[Material supplied]
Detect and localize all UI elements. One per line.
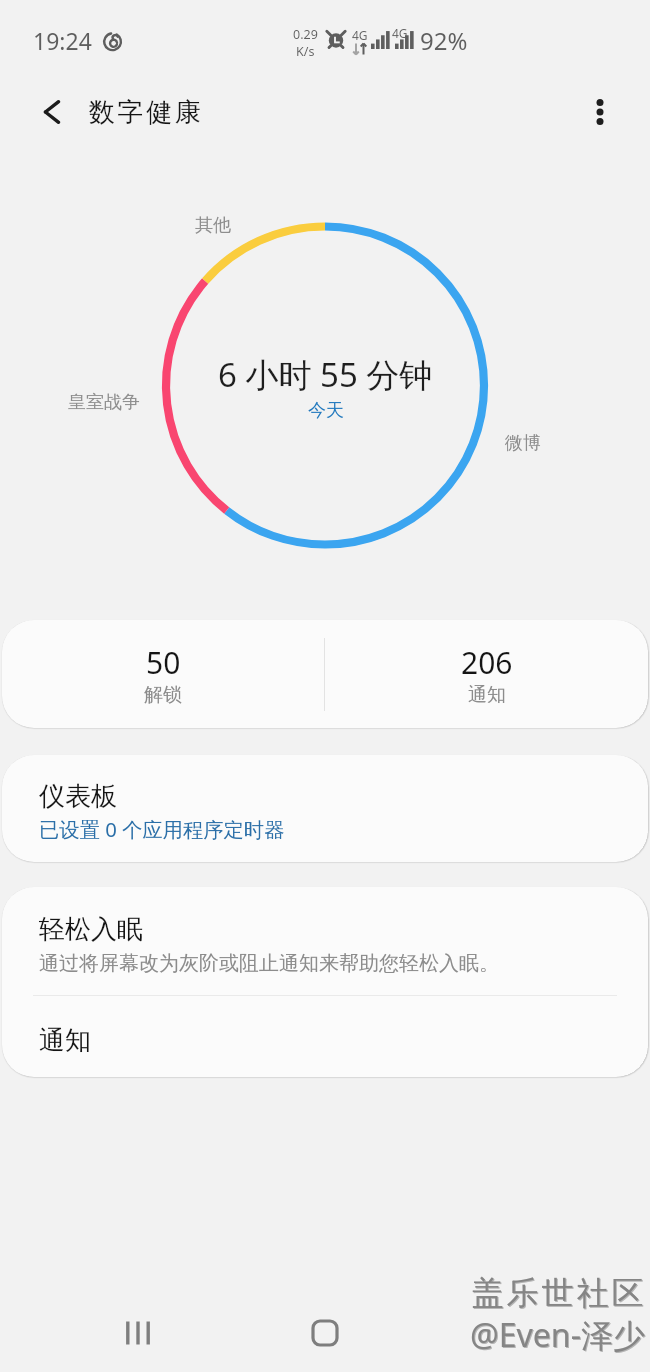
staticText: 其他 bbox=[195, 214, 231, 237]
staticText: 50 bbox=[146, 642, 181, 683]
button[interactable]: 50 bbox=[2, 620, 324, 728]
staticText: 仪表板 bbox=[39, 780, 117, 813]
staticText: 92% bbox=[420, 24, 468, 57]
staticText: 通过将屏幕改为灰阶或阻止通知来帮助您轻松入眠。 bbox=[39, 951, 499, 976]
staticText: @Even-泽少 bbox=[471, 1314, 646, 1358]
staticText: 皇室战争 bbox=[68, 391, 140, 414]
button[interactable]: Back bbox=[486, 1307, 538, 1359]
staticText: 0.29 bbox=[293, 26, 318, 43]
button[interactable]: 206 bbox=[325, 620, 648, 728]
staticText: 解锁 bbox=[144, 683, 182, 707]
staticText: 轻松入眠 bbox=[39, 913, 143, 946]
staticText: 206 bbox=[461, 642, 513, 683]
staticText: 已设置 0 个应用程序定时器 bbox=[39, 815, 285, 843]
staticText: 微博 bbox=[505, 432, 541, 455]
button[interactable]: 通知 bbox=[2, 996, 648, 1073]
staticText: 数字健康 bbox=[89, 96, 204, 129]
button[interactable]: More options bbox=[580, 93, 628, 141]
staticText: 4G bbox=[392, 25, 408, 41]
button[interactable]: Back bbox=[22, 90, 76, 144]
button[interactable]: Home bbox=[299, 1307, 351, 1359]
button[interactable]: 仪表板 bbox=[2, 755, 648, 862]
staticText: 盖乐世社区 bbox=[470, 1273, 645, 1313]
staticText: 通知 bbox=[468, 683, 506, 707]
button[interactable]: 轻松入眠 bbox=[2, 887, 648, 995]
button[interactable]: Recents bbox=[112, 1307, 164, 1359]
staticText: 通知 bbox=[39, 1024, 91, 1057]
staticText: 盖乐世社区 bbox=[471, 1274, 646, 1314]
staticText: 6 小时 55 分钟 bbox=[218, 352, 433, 397]
staticText: K/s bbox=[296, 43, 315, 60]
staticText: @Even-泽少 bbox=[470, 1313, 645, 1357]
staticText: 19:24 bbox=[33, 25, 92, 56]
staticText: 今天 bbox=[308, 399, 344, 422]
staticText: 4G bbox=[352, 27, 368, 43]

[Exercise description]
Look through the entries above. Extract each line with the word "Even".

[Exercise output]
staticText: @Even-泽少 bbox=[471, 1314, 646, 1358]
staticText: @Even-泽少 bbox=[470, 1313, 645, 1357]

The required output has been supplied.